(Stored entries)
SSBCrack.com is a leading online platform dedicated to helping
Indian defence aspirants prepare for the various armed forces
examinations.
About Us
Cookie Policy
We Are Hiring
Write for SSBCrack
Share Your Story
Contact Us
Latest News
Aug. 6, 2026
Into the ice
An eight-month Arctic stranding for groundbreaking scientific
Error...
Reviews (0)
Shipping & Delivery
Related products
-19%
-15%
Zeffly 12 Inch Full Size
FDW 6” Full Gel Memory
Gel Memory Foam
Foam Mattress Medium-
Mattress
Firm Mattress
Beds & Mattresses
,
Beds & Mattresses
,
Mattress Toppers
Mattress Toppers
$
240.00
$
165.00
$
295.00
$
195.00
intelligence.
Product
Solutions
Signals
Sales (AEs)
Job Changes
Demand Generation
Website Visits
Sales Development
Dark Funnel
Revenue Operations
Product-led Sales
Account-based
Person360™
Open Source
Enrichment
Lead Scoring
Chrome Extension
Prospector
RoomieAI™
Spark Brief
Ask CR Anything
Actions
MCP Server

...

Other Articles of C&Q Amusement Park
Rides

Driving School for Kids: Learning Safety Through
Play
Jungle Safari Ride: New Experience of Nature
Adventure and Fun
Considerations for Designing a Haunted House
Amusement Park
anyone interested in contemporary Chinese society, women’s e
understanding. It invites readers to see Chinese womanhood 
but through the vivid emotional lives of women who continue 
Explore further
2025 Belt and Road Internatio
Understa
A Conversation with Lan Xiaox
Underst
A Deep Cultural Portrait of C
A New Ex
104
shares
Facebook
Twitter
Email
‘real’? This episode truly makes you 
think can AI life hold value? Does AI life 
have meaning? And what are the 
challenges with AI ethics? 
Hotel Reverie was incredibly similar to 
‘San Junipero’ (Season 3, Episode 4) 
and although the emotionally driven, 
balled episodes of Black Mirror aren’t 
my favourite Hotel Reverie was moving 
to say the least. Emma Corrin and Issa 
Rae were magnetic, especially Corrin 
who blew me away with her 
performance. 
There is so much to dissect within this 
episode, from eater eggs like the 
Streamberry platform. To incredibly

---

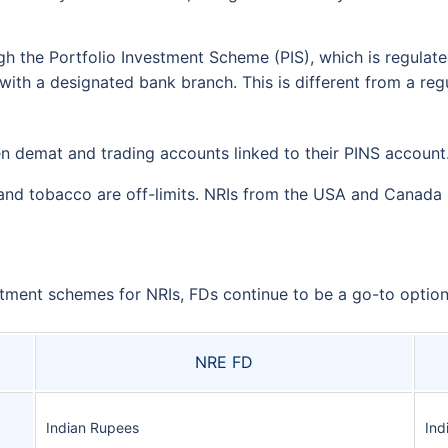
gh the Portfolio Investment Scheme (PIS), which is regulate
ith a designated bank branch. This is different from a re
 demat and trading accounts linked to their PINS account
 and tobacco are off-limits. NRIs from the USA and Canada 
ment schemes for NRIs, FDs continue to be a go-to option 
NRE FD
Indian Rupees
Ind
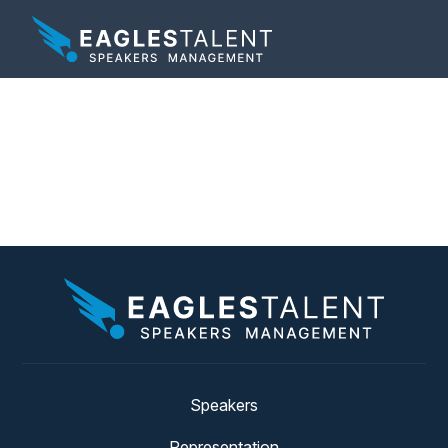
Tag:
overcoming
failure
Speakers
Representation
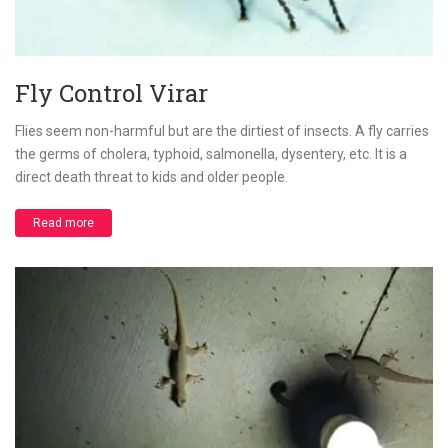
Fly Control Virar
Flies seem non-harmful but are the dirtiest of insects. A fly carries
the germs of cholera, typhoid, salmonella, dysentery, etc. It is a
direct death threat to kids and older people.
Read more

Requirement: From the entries above, write out only the lines starting at the line that holds "truly makes you" and ending at the line that holds "Streamberry platform. To incredibly", keeping both and matching them exactly.

Answer to this task:
‘real’? This episode truly makes you 
think can AI life hold value? Does AI life 
have meaning? And what are the 
challenges with AI ethics? 
Hotel Reverie was incredibly similar to 
‘San Junipero’ (Season 3, Episode 4) 
and although the emotionally driven, 
balled episodes of Black Mirror aren’t 
my favourite Hotel Reverie was moving 
to say the least. Emma Corrin and Issa 
Rae were magnetic, especially Corrin 
who blew me away with her 
performance. 
There is so much to dissect within this 
episode, from eater eggs like the 
Streamberry platform. To incredibly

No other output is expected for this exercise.